• _Given information_

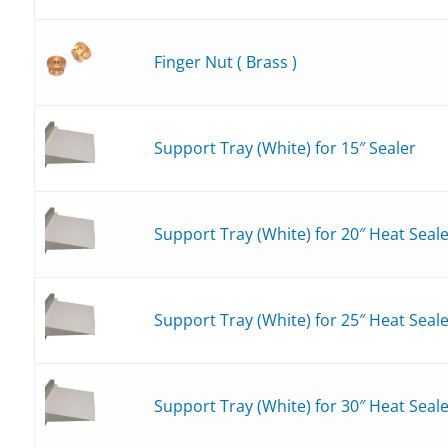
Finger Nut ( Brass )
Support Tray (White) for 15″ Sealer
Support Tray (White) for 20″ Heat Seal
Support Tray (White) for 25″ Heat Seal
Support Tray (White) for 30″ Heat Seal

• _Exercise details_
In the records above, copy exactly the lines from the one that contains "Support Tray (White) for 25″ Heat Seal" through the last, and nothing else.

• _Output of the task_
Support Tray (White) for 25″ Heat Seal
Support Tray (White) for 30″ Heat Seal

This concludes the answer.